**Given records:**
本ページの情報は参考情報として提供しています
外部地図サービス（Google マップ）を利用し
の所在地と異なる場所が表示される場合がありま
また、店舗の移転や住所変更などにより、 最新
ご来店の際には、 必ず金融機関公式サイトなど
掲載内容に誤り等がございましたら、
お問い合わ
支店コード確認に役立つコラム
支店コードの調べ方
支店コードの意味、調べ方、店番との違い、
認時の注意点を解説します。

==

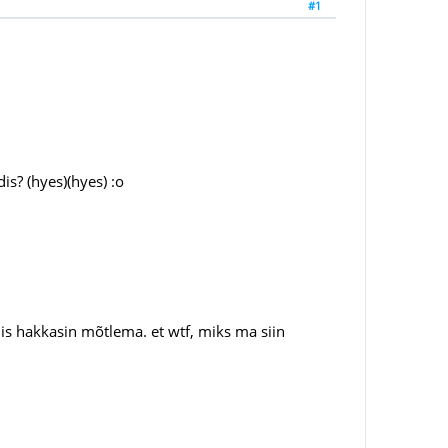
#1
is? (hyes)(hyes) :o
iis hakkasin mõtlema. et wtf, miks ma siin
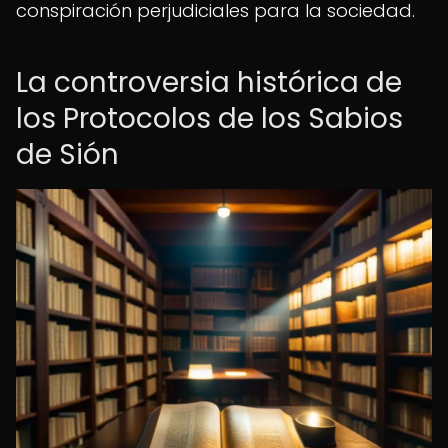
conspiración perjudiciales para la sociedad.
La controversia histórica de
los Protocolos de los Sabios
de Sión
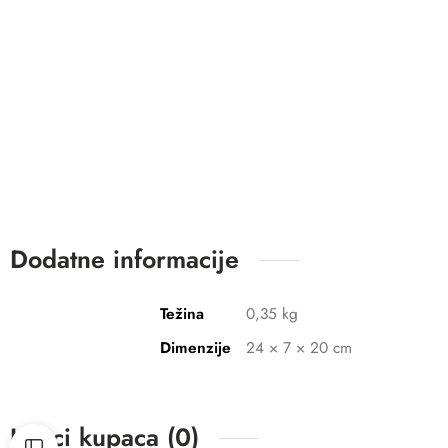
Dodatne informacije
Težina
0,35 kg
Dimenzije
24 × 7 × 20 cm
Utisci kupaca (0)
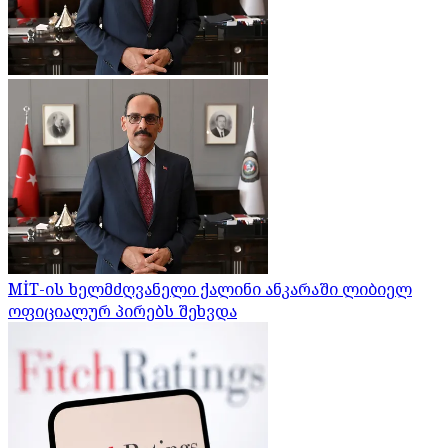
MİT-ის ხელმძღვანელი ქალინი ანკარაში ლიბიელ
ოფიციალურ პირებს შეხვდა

**Work to complete:**
In the entries above, restate word for word the lines between the one holding "の所在地と異なる場所が表示される場合がありま" and the one holding "認時の注意点を解説します。", inclusive, and nothing besides.

**Reply to the task:**
の所在地と異なる場所が表示される場合がありま
また、店舗の移転や住所変更などにより、 最新
ご来店の際には、 必ず金融機関公式サイトなど
掲載内容に誤り等がございましたら、
お問い合わ
支店コード確認に役立つコラム
支店コードの調べ方
支店コードの意味、調べ方、店番との違い、
認時の注意点を解説します。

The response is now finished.